Garcia had worked up to a starting role with the Bulldogs his junior year before tearing the ACL in his left knee during a spring scrimmage. He took a year off to recover and help raise his first child. Roxanne was born the same week Garcia had his ACL surgery. Garcia came back for his final year of eligibility in 2012 to a new coach in Ryan Nourse, who immediately moved him to the offensive line.
“He asked, ‘What position do you play?’ I said, ‘I play nose guard.’ He said, ‘Not anymore, you play offensive line,’” Garcia said. “Even though I was always a big kid, I had never ever played offensive line.

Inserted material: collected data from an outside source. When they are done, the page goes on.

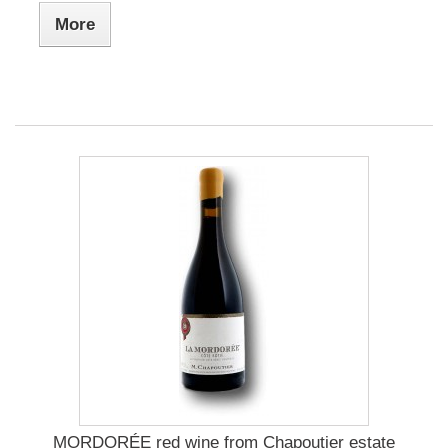
More
MORDORÉE red wine from Chapoutier estate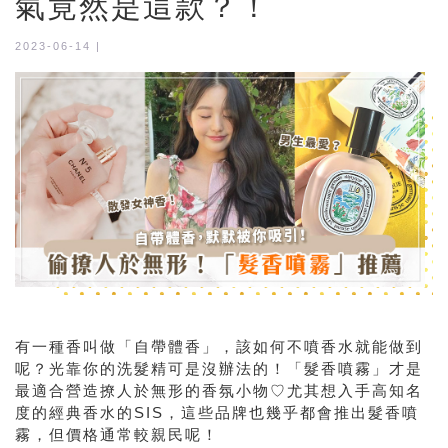
氣竟然是這款？！
2023-06-14 |
有一種香叫做「自帶體香」，該如何不噴香水就能做到
呢？光靠你的洗髮精可是沒辦法的！「髮香噴霧」才是
最適合營造撩人於無形的香氛小物♡尤其想入手高知名
度的經典香水的SIS，這些品牌也幾乎都會推出髮香噴
霧，但價格通常較親民呢！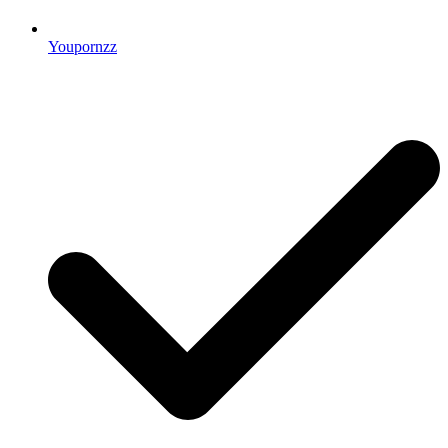
Youpornzz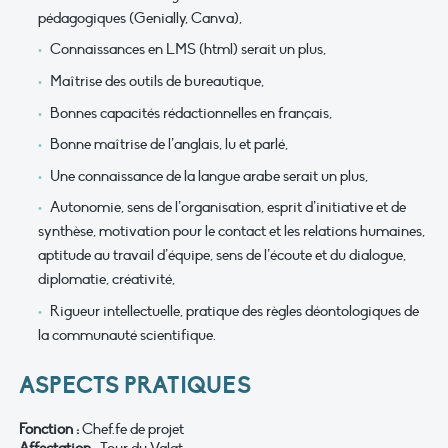
pédagogiques (Genially, Canva),
Connaissances en LMS (html) serait un plus,
Maîtrise des outils de bureautique,
Bonnes capacités rédactionnelles en français,
Bonne maîtrise de l’anglais, lu et parlé,
Une connaissance de la langue arabe serait un plus,
Autonomie, sens de l’organisation, esprit d’initiative et de
synthèse, motivation pour le contact et les relations humaines,
aptitude au travail d’équipe, sens de l’écoute et du dialogue,
diplomatie, créativité,
Rigueur intellectuelle, pratique des règles déontologiques de
la communauté scientifique.
ASPECTS PRATIQUES
Fonction :
Chef.fe de projet
Affectation :
Tour du Valat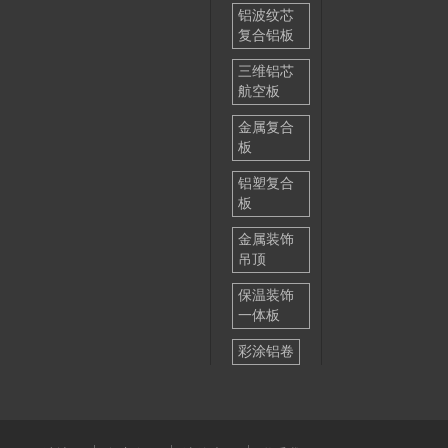
铝波纹芯
复合铝板
三维铝芯
航空板
金属复合
板
铝塑复合
板
金属装饰
吊顶
保温装饰
一体板
彩涂铝卷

“I was so mad and resented it so bad for a long time. I learned everything about football I felt like. I was very one-track minded as a defensive lineman, I knew where I was supposed to go, I didn’t really care what they were doing behind me.”
But it worked out in his favor. Garcia started in every game that season and was in talks with Canadian Football League teams after graduating with a degree in education in 2013.
Then Garcia tore the ACL in his other knee during a non-contact drill while training. So he went back to Kuna.
He did his student teaching at Nampa High School while coaching for the football team for three seasons before resuming his playing career. Garcia played with the semi-pro Idaho Matadors of the Rocky Mountain Football League, traveling to places like Montana and Utah on his own dime before playing more locally with the Tribe.
It was his big break.
“I missed playing real football,” Garcia said. “I missed running around trying to hit people and causing havoc.”
He and the Horsemen have certainly done that this season. Garcia has played the most snaps of anyone on the team. He plays both ways and even sees time on the kickoff teams.
Idaho, meanwhile, has bullied its way through the league. The Horsemen have outscored their opponents 597-331 with an average margin of victory of 22.1 points per game. They have already beaten Reno four times by 25.2 points per game.
‘When you’re sweating and bleeding with somebody, and they’re going through the same thing as you, it doesn’t matter what your backgrounds are and it doesn’t matter what your beliefs are or anything like that. You just become brothers,” Garcia said. “We’re fighting for the same thing. We’re here for the same reasons, so that’s why I think this team is special. That’s what makes this team 12-0.”
And why Garcia will continue to get up at the crack of dawn.
“Unfortunately, I’m probably going to be one of those guys that my body’s going to tell me no before my brain does,” Garcia said. “It’s my home.”